### What needs to be done
Copy the records below line by line and word for word, from the very first line through the line with "präziser als je zuvor: Hierfür wird das Kabel", omitting each picture.

### Extracted material

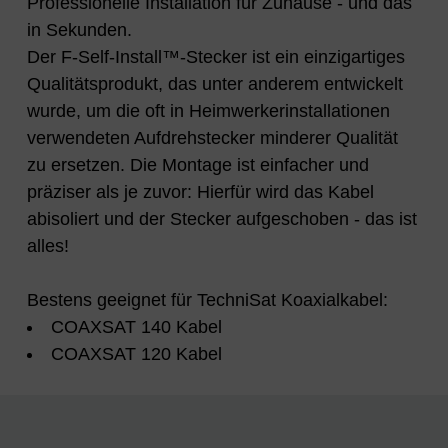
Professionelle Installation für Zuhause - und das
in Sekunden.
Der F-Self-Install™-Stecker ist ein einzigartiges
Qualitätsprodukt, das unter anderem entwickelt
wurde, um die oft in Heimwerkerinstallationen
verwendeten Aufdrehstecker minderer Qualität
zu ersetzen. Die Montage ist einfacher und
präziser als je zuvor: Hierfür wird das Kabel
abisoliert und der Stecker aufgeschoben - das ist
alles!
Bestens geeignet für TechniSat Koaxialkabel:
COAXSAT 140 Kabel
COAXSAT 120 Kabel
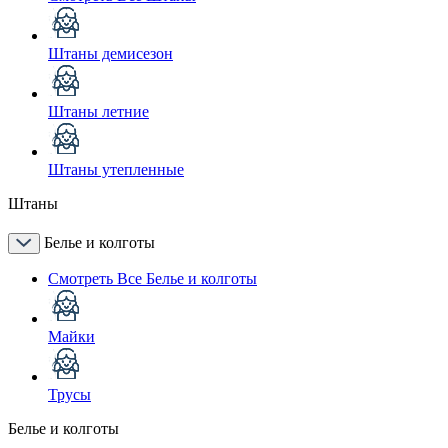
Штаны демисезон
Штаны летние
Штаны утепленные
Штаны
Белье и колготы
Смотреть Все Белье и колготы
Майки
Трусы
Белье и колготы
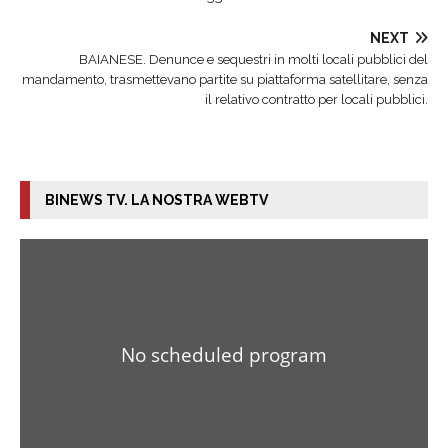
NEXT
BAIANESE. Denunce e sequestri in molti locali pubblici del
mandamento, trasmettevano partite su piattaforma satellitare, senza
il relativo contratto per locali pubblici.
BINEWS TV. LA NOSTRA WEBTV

### Solution to this problem
Professionelle Installation für Zuhause - und das
in Sekunden.
Der F-Self-Install™-Stecker ist ein einzigartiges
Qualitätsprodukt, das unter anderem entwickelt
wurde, um die oft in Heimwerkerinstallationen
verwendeten Aufdrehstecker minderer Qualität
zu ersetzen. Die Montage ist einfacher und
präziser als je zuvor: Hierfür wird das Kabel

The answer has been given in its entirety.